Politik soll sich an den Fakten orientieren – und sie lebt nach den Worten von Pröpstin Petra Kallies vom Dialog. Bei einer Informationsveranstaltung des Innenministeriums am 03.06.2015 in der MuK ging es um die Erstaufnahme der Flüchtlinge im Bornkamp.
Politik soll sich an den Fakten orientieren – und sie lebt nach den Worten von Pröpstin Petra Kallies vom Dialog. Vom fairen Zuhören und vom gemeinsamen Suchen nach den richtigen Schritten. Bei einer zweieinhalbstündigen Informationsveranstaltung des Innenministeriums zur Debatte um die Erstaufnahme im Bornkamp äußerten sich in der Musik- und Kongresshalle (MuK) am Mittwoch, 03.07.2015 neben der Pröpstin auch Innenminister Stefan Studt (SPD), Bürgermeister Bernd Saxe, Ulf Döhring und Dr. Thiemo Lüeße in Form einer Podiumsdiskussion. Außerdem hatten die Zuhörer während der Veranstaltung die Möglichkeit, schriftlich Fragen einzureichen.

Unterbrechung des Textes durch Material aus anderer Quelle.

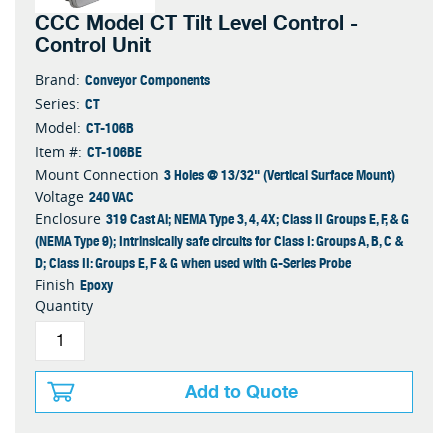
CCC Model CT Tilt Level Control -
Control Unit
Conveyor Components
Brand:
CT
Series:
CT-106B
Model:
CT-106BE
Item #:
3 Holes @ 13/32" (Vertical Surface Mount)
Mount Connection
240 VAC
Voltage
319 Cast Al; NEMA Type 3, 4, 4X; Class II Groups E, F, & G
Enclosure
(NEMA Type 9); Intrinsically safe circuits for Class I: Groups A, B, C &
D; Class II: Groups E, F & G when used with G-Series Probe
Epoxy
Finish
Quantity
Add to Quote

Die 700 aufgestellten Stühle sind beinahe alle besetzt, als ein syrischer Flüchtling einleitend zur Veranstaltung Einblicke gibt in seine persönliche Situation. Der 20-Jährige schildert den Hintergrund seiner Flucht und erklärt, wie wichtig es für ihn gewesen sei, Hilfe anzunehmen, um sich in der Fremde einzuleben. Mit allem, was dazu gehört: Begleitung bei Behördengängen, das Erlernen der Sprache, der neuen Regeln und Gesetze – gerade in den ersten Monaten „fühlt man sich sehr unsicher und braucht Unterstützung“. Seine Worte werden mit Applaus bedacht.
Die Beiträge der im Anschluss auftretenden Diskussionsteilnehmer erhalten nicht im gleichen Maße Zustimmung; laut wird es im Publikum vor allem, wenn es um die Auswahlkriterien zum Standort Bornkamp geht. Als erster Redner gibt Innenminister Stefan Studt Informationen zu Fragen wie: Was ist eine Erstaufnahmeeinrichtung? Warum wurde der Bornkamp ausgewählt? Und: Warum kommt für das Land eine dezentrale Unterbringung der Flüchtlinge nicht in Frage? „Ich möchte nicht nur Kopf und Verstand ansprechen“, sagt der Kieler Innenminister, der gerade von Gesprächen mit dem EU-Parlamentspräsidenten Martin Schulz zurückgekehrt ist, „sondern an Ihr Herz appellieren.“ Nach Zahlen, Daten und Fakten zur geplanten Aufnahme von 600 Flüchtlingen im Bornkamp, teilte er dem Publikum mit, dass die gewünschte Unterbringung in über die Stadt verteilten kleineren Einrichtungen finanziell und organisatorisch nicht geleistet werden könne - unter anderem aus Logistik- und Sicherheitsgründen.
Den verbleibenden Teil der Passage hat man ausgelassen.